____ LISTED RECORDS

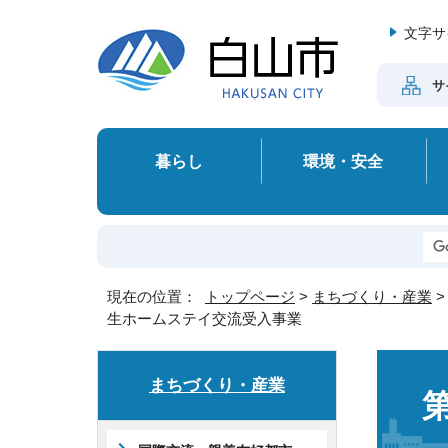
文字サ
サ
暮らし
環境・安全
現在の位置：
トップページ
>
まちづくり・産業
生ホームステイ交流受入事業
まちづくり・産業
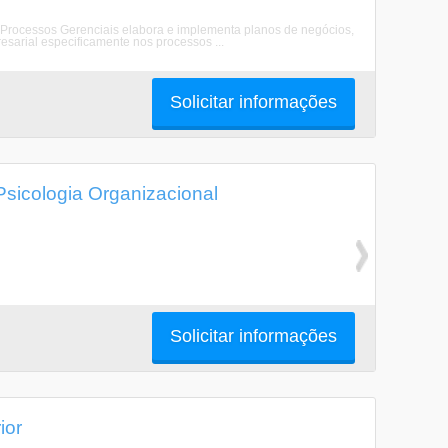
Processos Gerenciais elabora e implementa planos de negócios,
sarial especificamente nos processos ...
Solicitar informações
icologia Organizacional
Solicitar informações
ior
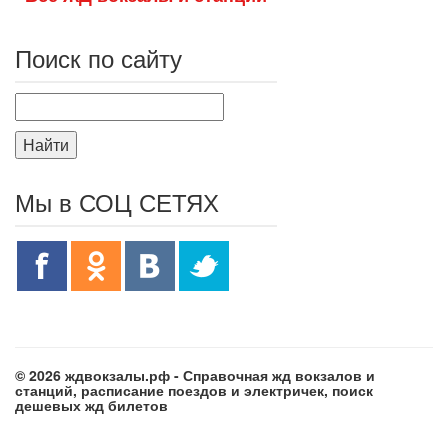
Поиск по сайту
Найти
Мы в СОЦ СЕТЯХ
© 2026 ждвокзалы.рф - Справочная жд вокзалов и
станций, расписание поездов и электричек, поиск
дешевых жд билетов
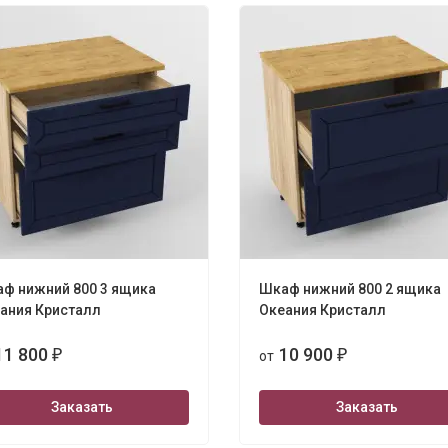
ф нижний 800 3 ящика
Шкаф нижний 800 2 ящика
ания Кристалл
Океания Кристалл
11 800
10 900
₽
от
₽
Заказать
Заказать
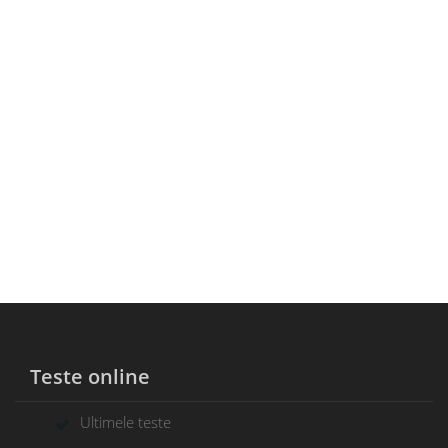
Teste online
Ultimele teste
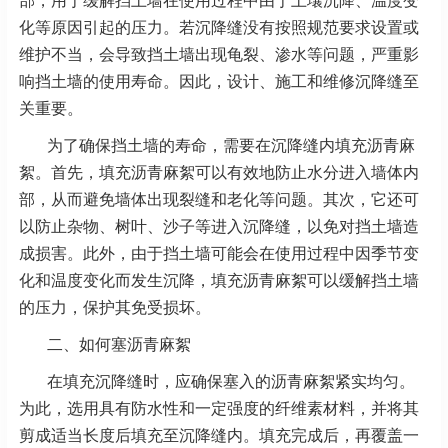
部，用于缓解挡土墙在使用过程中由于土壤沉降、温度变
化等原因引起的压力。若沉降缝没有按照规范要求设置或
维护不当，会导致挡土墙出现龟裂、渗水等问题，严重影
响挡土墙的使用寿命。因此，设计、施工和维修沉降缝至
关重要。
为了确保挡土墙的寿命，需要在沉降缝内填充沥青麻
絮。首先，填充沥青麻絮可以有效地防止水分进入墙体内
部，从而避免墙体出现裂缝和老化等问题。其次，它还可
以防止杂物、树叶、沙子等进入沉降缝，以免对挡土墙造
成损害。此外，由于挡土墙可能会在使用过程中因季节变
化和温度变化而发生沉降，填充沥青麻絮可以缓解挡土墙
的压力，保护其免受损坏。
二、如何塞沥青麻絮
在填充沉降缝时，应确保塞入的沥青麻絮紧实均匀。
为此，选用具有防水性和一定强度的纤维素材料，并将其
剪成适当长度后填充至沉降缝内。填充完成后，再覆盖一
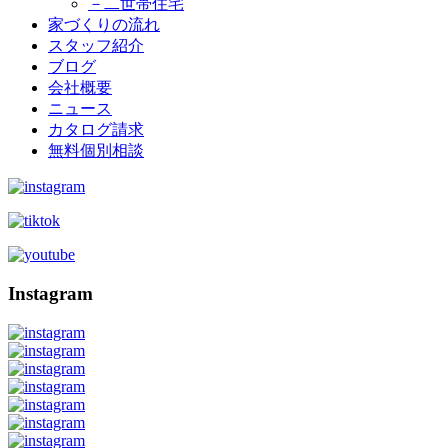
－二世帯住宅
家づくりの流れ
スタッフ紹介
ブログ
会社概要
ニュース
カタログ請求
無料個別相談
Instagram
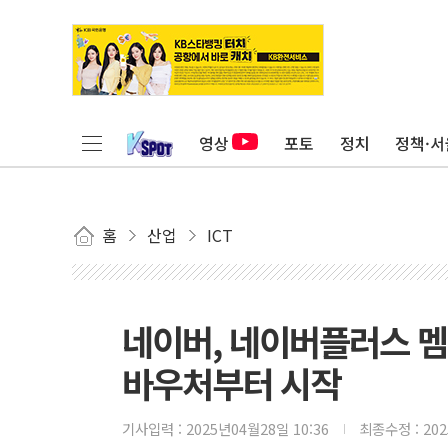
영상
포토
정치
정책·서
홈
산업
ICT
네이버, 네이버플러스 멤
바우처부터 시작
기사입력 :
2025년04월28일 10:36
최종수정 :
20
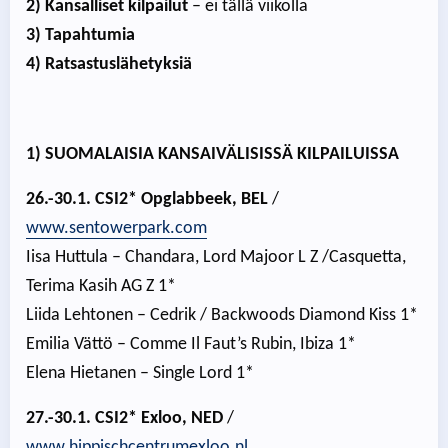
2) Kansalliset kilpailut
– ei tällä viikolla
3) Tapahtumia
4) Ratsastuslähetyksiä
1) SUOMALAISIA KANSAIVÄLISISSÄ KILPAILUISSA
26.-30.1. CSI2* Opglabbeek, BEL
/
www.sentowerpark.com
Iisa Huttula – Chandara, Lord Majoor L Z /Casquetta,
Terima Kasih AG Z 1*
Liida Lehtonen – Cedrik / Backwoods Diamond Kiss 1*
Emilia Vättö – Comme Il Faut’s Rubin, Ibiza 1*
Elena Hietanen – Single Lord 1*
27.-30.1. CSI2* Exloo, NED
/
www.hippischcentrumexloo.nl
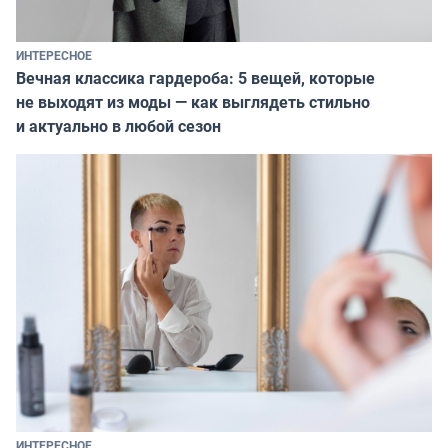
ИНТЕРЕСНОЕ
Вечная классика гардероба: 5 вещей, которые
не выходят из моды — как выглядеть стильно
и актуально в любой сезон
ИНТЕРЕСНОЕ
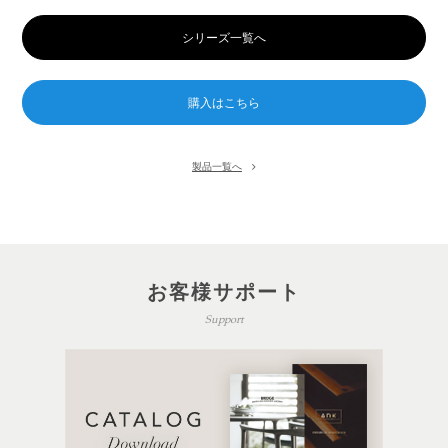
シリーズ一覧へ
製品一覧へ
お客様サポート
Support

________

WHAT IS BEING ASKED:
The pictures in the data should be omitted, and every remaining line set down exactly.

SOLUTION BELOW:
文字サ
サ
暮らし
環境・安全
現在の位置：
トップページ
>
まちづくり・産業
生ホームステイ交流受入事業
まちづくり・産業
Processos Gerenciais elabora e implementa planos de negócios,
sarial especificamente nos processos ...
Solicitar informações
icologia Organizacional
Solicitar informações
ior
Поиск по сайту
Найти
Мы в СОЦ СЕТЯХ
© 2026 ждвокзалы.рф - Справочная жд вокзалов и
станций, расписание поездов и электричек, поиск
дешевых жд билетов
ф нижний 800 3 ящика
Шкаф нижний 800 2 ящика
ания Кристалл
Океания Кристалл
11 800
10 900
₽
от
₽
Заказать
Заказать
Teste online
Ultimele teste
部，用于缓解挡土墙在使用过程中由于土壤沉降、温度变
化等原因引起的压力。若沉降缝没有按照规范要求设置或
维护不当，会导致挡土墙出现龟裂、渗水等问题，严重影
响挡土墙的使用寿命。因此，设计、施工和维修沉降缝至
关重要。
为了确保挡土墙的寿命，需要在沉降缝内填充沥青麻
絮。首先，填充沥青麻絮可以有效地防止水分进入墙体内
部，从而避免墙体出现裂缝和老化等问题。其次，它还可
以防止杂物、树叶、沙子等进入沉降缝，以免对挡土墙造
成损害。此外，由于挡土墙可能会在使用过程中因季节变
化和温度变化而发生沉降，填充沥青麻絮可以缓解挡土墙
的压力，保护其免受损坏。
二、如何塞沥青麻絮
在填充沉降缝时，应确保塞入的沥青麻絮紧实均匀。
为此，选用具有防水性和一定强度的纤维素材料，并将其
剪成适当长度后填充至沉降缝内。填充完成后，再覆盖一
－二世帯住宅
家づくりの流れ
スタッフ紹介
ブログ
会社概要
ニュース
カタログ請求
無料個別相談
Instagram
영상
포토
정치
정책·서
홈
산업
ICT
네이버, 네이버플러스 멤
바우처부터 시작
기사입력 :
2025년04월28일 10:36
최종수정 :
20
2) Kansalliset kilpailut
– ei tällä viikolla
3) Tapahtumia
4) Ratsastuslähetyksiä
1) SUOMALAISIA KANSAIVÄLISISSÄ KILPAILUISSA
26.-30.1. CSI2* Opglabbeek, BEL
/
www.sentowerpark.com
Iisa Huttula – Chandara, Lord Majoor L Z /Casquetta,
Terima Kasih AG Z 1*
Liida Lehtonen – Cedrik / Backwoods Diamond Kiss 1*
Emilia Vättö – Comme Il Faut’s Rubin, Ibiza 1*
Elena Hietanen – Single Lord 1*
27.-30.1. CSI2* Exloo, NED
/
www.hippischcentrumexloo.nl
ИНТЕРЕСНОЕ
Вечная классика гардероба: 5 вещей, которые
не выходят из моды — как выглядеть стильно
и актуально в любой сезон
ИНТЕРЕСНОЕ
シリーズ一覧へ
製品一覧へ
お客様サポート
Support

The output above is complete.